Records from a dataset:
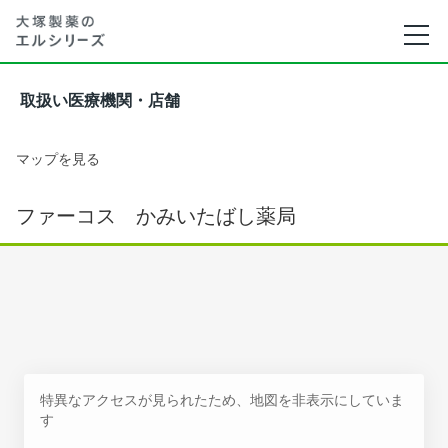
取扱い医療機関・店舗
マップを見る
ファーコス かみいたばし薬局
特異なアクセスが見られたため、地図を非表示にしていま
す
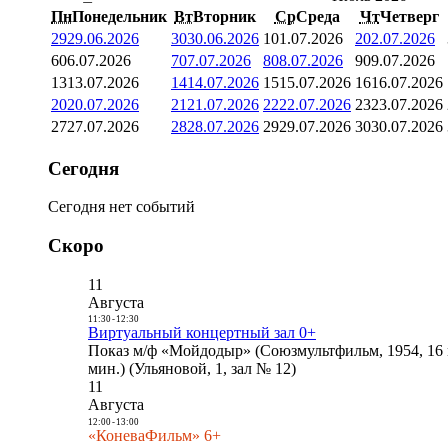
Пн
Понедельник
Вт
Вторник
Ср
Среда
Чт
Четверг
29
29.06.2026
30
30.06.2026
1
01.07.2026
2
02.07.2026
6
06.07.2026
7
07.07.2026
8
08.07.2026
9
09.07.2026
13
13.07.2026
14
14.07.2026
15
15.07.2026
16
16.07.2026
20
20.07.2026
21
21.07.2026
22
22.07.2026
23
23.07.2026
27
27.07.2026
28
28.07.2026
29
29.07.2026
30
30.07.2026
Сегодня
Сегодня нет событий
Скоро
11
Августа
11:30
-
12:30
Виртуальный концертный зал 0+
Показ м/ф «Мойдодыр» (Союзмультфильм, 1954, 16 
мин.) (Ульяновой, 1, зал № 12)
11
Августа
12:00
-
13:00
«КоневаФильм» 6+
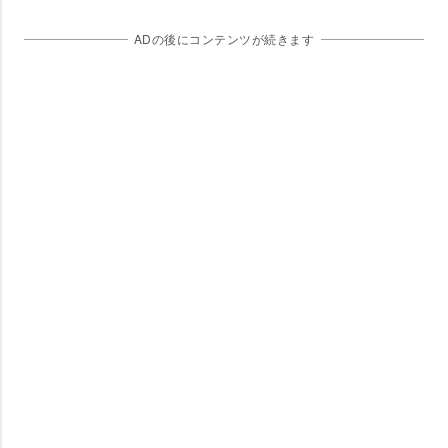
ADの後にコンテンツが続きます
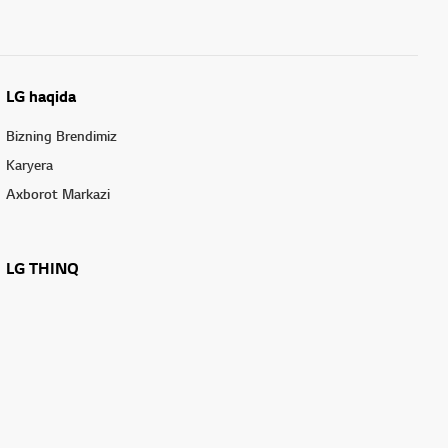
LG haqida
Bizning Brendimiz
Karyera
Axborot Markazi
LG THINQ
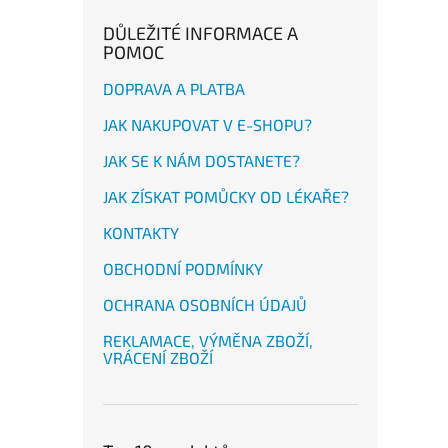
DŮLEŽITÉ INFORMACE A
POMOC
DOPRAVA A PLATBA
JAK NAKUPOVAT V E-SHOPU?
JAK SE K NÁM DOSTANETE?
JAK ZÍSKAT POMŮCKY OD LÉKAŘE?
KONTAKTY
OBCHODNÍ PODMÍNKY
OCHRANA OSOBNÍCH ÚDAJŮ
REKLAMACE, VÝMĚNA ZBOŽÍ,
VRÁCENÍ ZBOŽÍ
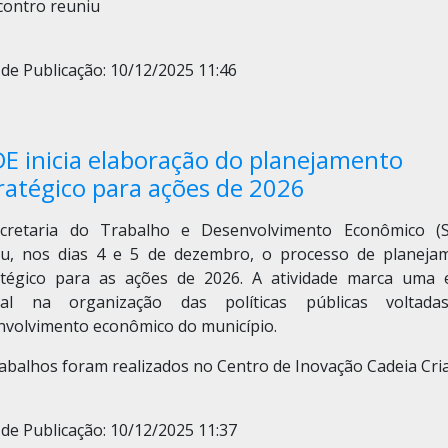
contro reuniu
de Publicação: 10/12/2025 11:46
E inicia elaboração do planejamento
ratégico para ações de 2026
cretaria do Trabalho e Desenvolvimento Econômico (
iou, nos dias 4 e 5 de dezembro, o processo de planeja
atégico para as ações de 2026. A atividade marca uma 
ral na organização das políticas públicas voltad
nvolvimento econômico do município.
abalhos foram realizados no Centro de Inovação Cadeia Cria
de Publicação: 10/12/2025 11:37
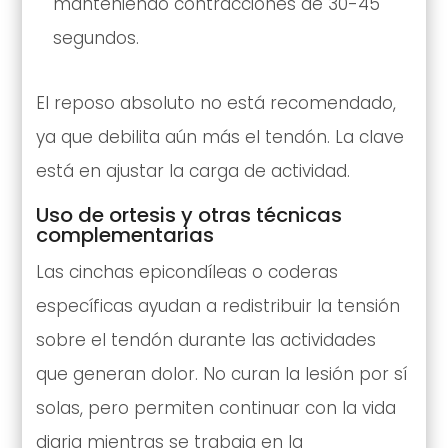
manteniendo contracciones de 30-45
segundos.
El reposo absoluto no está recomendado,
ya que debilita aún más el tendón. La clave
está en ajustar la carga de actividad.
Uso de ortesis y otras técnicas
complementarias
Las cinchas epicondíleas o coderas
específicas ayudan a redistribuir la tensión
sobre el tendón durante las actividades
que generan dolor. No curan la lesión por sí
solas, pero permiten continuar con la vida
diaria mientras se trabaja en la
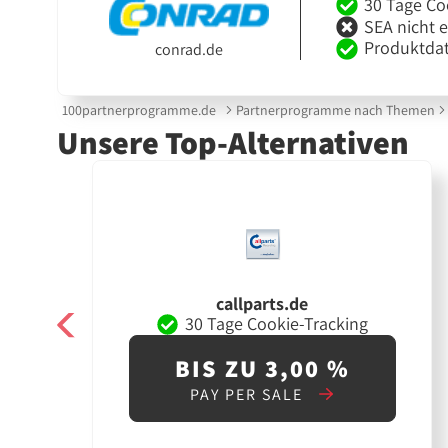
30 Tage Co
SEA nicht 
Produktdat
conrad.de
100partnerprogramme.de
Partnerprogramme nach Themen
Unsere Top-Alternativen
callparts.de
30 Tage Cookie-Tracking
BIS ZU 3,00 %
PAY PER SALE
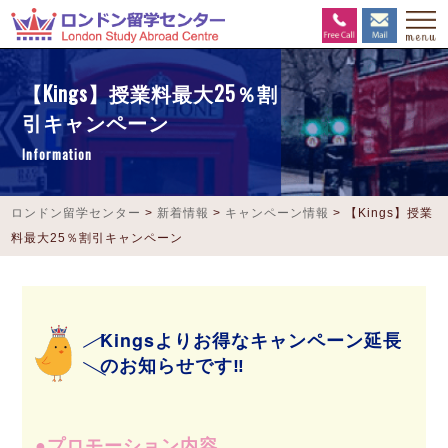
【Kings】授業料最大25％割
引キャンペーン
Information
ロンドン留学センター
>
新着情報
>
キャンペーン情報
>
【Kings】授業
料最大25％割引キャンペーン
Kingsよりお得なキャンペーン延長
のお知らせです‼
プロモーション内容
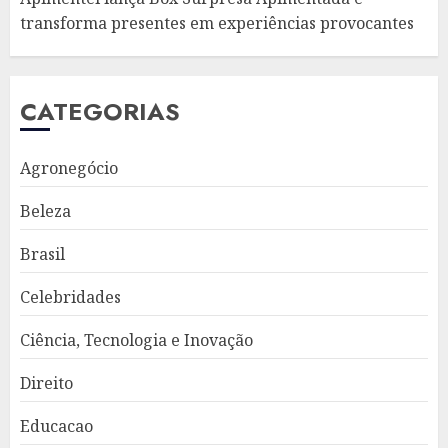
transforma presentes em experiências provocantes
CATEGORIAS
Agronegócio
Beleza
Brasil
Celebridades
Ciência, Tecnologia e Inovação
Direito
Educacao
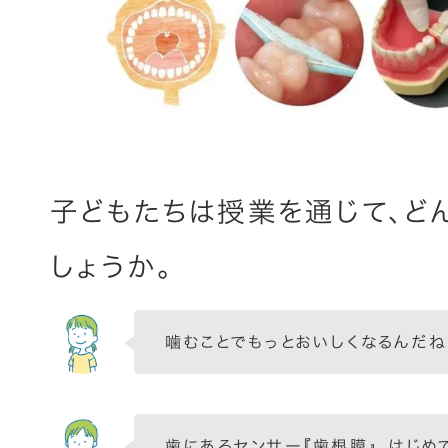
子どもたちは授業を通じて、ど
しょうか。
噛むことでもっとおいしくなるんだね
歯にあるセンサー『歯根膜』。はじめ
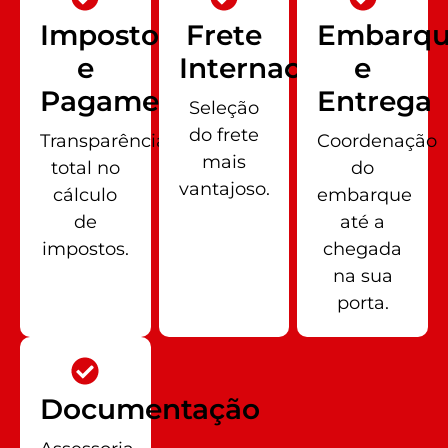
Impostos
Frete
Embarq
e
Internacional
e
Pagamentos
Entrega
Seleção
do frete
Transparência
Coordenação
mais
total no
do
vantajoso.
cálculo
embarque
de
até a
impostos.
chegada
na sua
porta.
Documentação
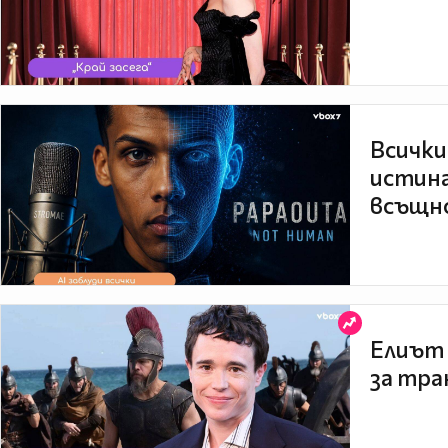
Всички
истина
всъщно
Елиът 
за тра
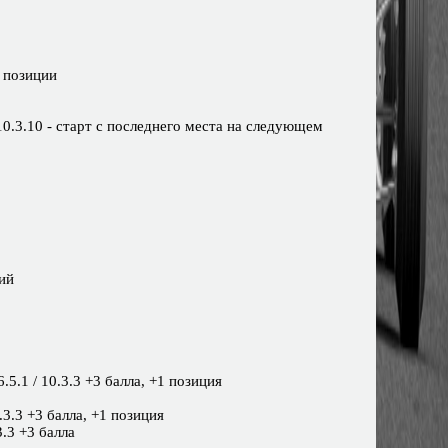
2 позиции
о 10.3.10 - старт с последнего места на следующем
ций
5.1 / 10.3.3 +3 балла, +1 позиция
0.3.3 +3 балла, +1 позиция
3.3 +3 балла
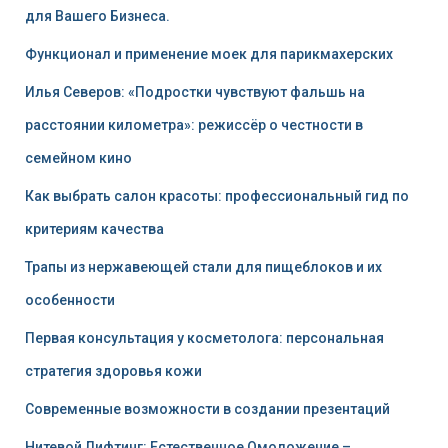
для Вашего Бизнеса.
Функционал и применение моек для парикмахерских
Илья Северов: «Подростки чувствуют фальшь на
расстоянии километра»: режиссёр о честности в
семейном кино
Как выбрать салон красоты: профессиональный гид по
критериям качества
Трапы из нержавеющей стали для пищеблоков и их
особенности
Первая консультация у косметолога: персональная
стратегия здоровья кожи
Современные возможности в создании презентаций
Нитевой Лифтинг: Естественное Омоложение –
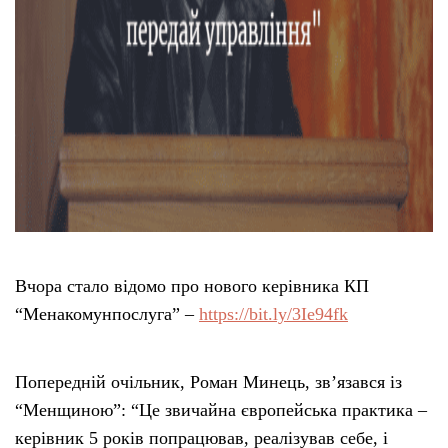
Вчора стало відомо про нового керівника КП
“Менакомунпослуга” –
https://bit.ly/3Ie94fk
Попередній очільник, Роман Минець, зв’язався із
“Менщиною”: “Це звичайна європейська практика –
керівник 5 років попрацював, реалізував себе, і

...

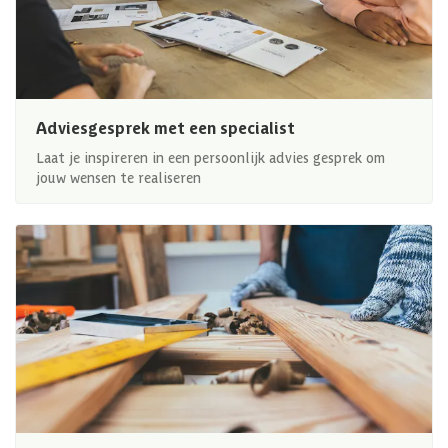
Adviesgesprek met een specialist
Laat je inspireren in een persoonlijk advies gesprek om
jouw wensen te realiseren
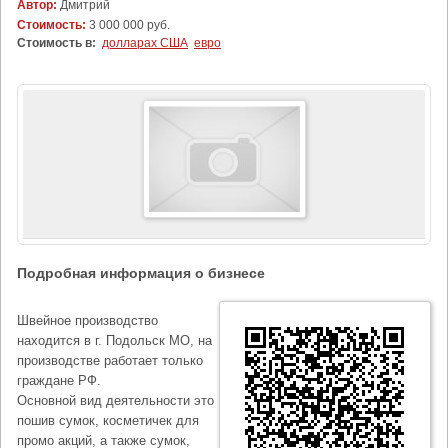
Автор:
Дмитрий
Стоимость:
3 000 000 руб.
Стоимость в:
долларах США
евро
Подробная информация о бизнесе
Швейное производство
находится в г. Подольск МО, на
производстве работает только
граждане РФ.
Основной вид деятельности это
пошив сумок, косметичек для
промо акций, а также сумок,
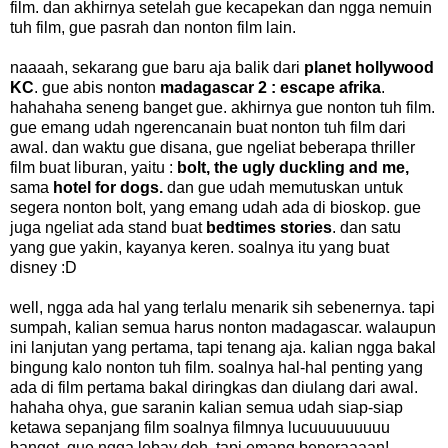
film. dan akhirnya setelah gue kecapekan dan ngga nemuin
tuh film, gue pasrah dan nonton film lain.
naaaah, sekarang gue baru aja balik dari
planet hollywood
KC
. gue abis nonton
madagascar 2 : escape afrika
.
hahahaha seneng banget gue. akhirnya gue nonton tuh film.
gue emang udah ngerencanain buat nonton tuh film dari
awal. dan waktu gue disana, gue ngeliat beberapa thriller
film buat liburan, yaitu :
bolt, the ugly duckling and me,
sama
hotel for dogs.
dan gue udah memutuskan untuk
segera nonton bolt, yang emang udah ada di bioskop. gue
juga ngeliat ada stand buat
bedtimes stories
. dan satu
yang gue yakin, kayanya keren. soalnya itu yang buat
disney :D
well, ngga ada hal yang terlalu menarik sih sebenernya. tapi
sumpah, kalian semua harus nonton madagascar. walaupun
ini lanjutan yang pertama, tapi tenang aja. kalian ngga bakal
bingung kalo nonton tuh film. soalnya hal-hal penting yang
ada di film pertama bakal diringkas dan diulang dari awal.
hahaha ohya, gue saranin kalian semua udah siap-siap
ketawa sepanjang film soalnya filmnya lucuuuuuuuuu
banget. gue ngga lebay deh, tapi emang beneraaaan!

==

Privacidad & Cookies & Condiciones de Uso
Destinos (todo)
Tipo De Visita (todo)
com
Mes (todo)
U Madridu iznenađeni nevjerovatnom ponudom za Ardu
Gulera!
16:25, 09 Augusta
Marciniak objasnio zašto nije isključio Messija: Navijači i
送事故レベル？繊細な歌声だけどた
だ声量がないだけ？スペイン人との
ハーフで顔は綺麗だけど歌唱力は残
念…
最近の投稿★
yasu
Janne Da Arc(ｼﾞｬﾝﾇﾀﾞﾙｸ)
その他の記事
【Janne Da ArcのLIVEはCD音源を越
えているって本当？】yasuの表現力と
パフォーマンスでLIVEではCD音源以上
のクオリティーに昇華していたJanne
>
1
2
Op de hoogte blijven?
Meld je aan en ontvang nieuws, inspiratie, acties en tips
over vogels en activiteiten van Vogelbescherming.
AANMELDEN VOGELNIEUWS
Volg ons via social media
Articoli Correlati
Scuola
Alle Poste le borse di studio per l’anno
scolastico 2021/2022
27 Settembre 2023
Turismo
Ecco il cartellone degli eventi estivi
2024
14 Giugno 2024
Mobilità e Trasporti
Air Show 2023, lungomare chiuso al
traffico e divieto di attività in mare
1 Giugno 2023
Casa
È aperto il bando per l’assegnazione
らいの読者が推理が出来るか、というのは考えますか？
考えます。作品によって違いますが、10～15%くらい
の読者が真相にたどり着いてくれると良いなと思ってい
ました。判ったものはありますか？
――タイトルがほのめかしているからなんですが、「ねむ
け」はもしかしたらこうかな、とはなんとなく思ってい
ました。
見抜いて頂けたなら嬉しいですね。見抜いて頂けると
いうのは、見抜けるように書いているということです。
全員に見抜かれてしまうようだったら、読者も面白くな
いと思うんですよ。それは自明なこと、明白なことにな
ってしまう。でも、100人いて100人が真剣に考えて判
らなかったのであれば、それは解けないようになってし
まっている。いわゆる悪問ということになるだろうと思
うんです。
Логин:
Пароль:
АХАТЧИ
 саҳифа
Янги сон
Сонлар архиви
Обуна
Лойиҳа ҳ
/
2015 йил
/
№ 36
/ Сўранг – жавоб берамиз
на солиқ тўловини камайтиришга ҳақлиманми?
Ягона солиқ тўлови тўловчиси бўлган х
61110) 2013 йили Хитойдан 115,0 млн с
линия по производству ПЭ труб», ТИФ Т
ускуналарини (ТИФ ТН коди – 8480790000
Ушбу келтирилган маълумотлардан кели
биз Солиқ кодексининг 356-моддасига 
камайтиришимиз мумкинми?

Problem description: Set down, from the entries above, exactly the lines from the one with "de Publicação: 10/12/2025 11:46" up to and including the one with "de Publicação: 10/12/2025 11:37", and no other lines.

Response area:
de Publicação: 10/12/2025 11:46
E inicia elaboração do planejamento
ratégico para ações de 2026
cretaria do Trabalho e Desenvolvimento Econômico (
iou, nos dias 4 e 5 de dezembro, o processo de planeja
atégico para as ações de 2026. A atividade marca uma 
ral na organização das políticas públicas voltad
nvolvimento econômico do município.
abalhos foram realizados no Centro de Inovação Cadeia Cria
de Publicação: 10/12/2025 11:37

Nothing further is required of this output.